→ **PROBLEM DETAILS**
Starting at the top line and ending at the bottom one, repeat the entries exactly and drop every picture.

-- Opening Marker --

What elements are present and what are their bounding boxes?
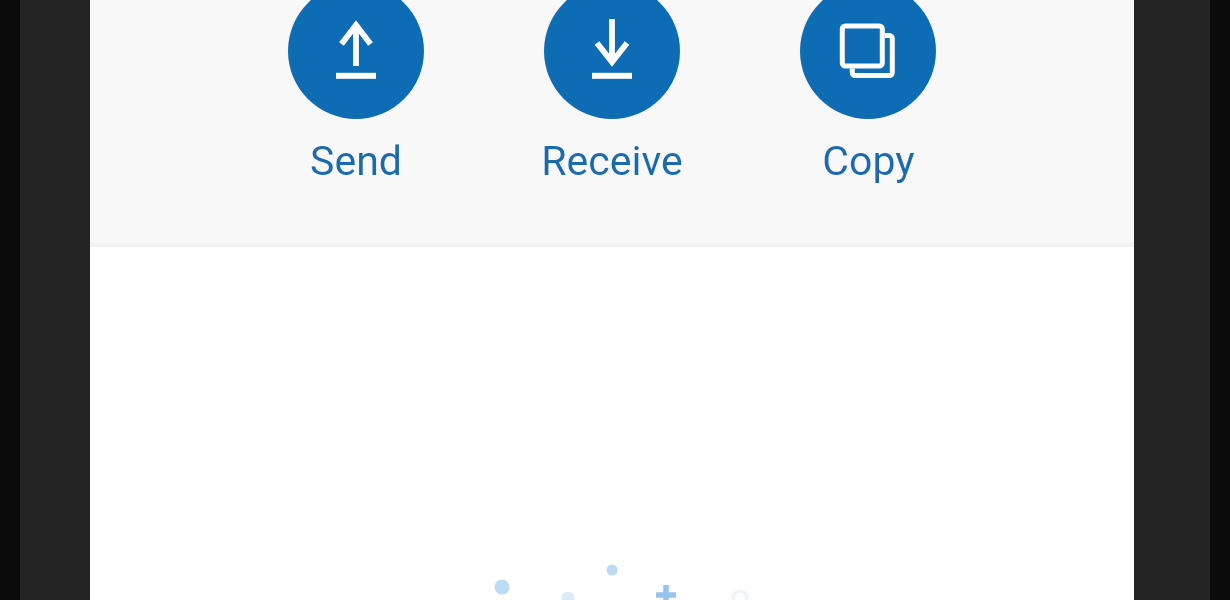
button[interactable]: Copy xyxy=(778,0,958,190)
staticText: Copy xyxy=(822,137,915,185)
button[interactable]: Send xyxy=(266,0,446,190)
other: Copy xyxy=(800,0,936,119)
staticText: Receive xyxy=(541,137,683,185)
other: Receive xyxy=(544,0,680,119)
staticText: Send xyxy=(310,137,402,185)
button[interactable]: Receive xyxy=(522,0,702,190)
other: Send xyxy=(288,0,424,119)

-- Closing Marker --

→ **PROBLEM SOLUTION**
What elements are present and what are their bounding boxes?
button[interactable]: Copy xyxy=(778,0,958,190)
staticText: Copy xyxy=(822,137,915,185)
button[interactable]: Send xyxy=(266,0,446,190)
other: Copy xyxy=(800,0,936,119)
staticText: Receive xyxy=(541,137,683,185)
other: Receive xyxy=(544,0,680,119)
staticText: Send xyxy=(310,137,402,185)
button[interactable]: Receive xyxy=(522,0,702,190)
other: Send xyxy=(288,0,424,119)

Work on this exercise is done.